The overall flavor is definitely sour first, distinctive fruit flavor second.  Speaking of distinctive fruit flavor, Sour Patch Kids have 4;  cherry, lime, orange, and lemon.  The lemon is innocuous.  It has the least character of the four and is really just a vehicle for the sourness, which isn’t necessarily a bad thing.  The orange on the other hand has a strong orangey taste which makes it my least favorite. Is it because oranges aren’t really sour ever?  Unless perhaps, they are under-ripe? It distracts me from the sourness.  Cherry and lime are tied for my favorite.  They have the ideal level of distinctive taste.  The cherry is not medicinal and the lime is not reminiscent of bathroom cleaner, which I personally find to be a problem with a lot of artificial lemon/lime flavors (is it just me?).  This brings me to my absolute favorite aspect of munching down SPKs: eating a cherry and a lime simultaneously.  It is one of the absolute best candy experiences.  You can imagine my joy at finding huge bags of Christmas themed (i.e. green and red) Kids last holiday season.  Look out next December and stock up!  Unless you live near me, because I don’t want to have to fight you.


Teabo’s View:

While I’m not as devoted a fan as Laura, the traditional Sour Patch Kids are a staple candy in my rotation.
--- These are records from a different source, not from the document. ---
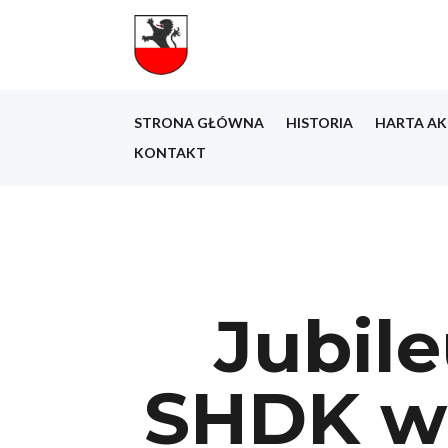
STRONA GŁÓWNA
HISTORIA
HARTA AK
KONTAKT
Jubile
SHDK w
The primary draw for me is texture. SPKs have mastered a soft chewiness that does not seriously threaten to stick in teeth and yet gives enough satisfying resistance for a little jaw workout. I’d describe the texture as fruit-snackish but stickier.

The  flavor is basic and inoffensive. Unlike Laura I cannot discern as much difference between different colors, though orange is distinct. Of course the most powerful taste is the sour sugar that coats each piece, and while I am ambivalent about sourness in general I find the SPK brand of sourness mild enough that I usually finish my bag without any grievous oral  pain.

Finally I think it is worth noting that Sour Patch Kids are a terrific movie candy, being plentiful enough to last you through the credits and lacking individual wrapping for silent munching.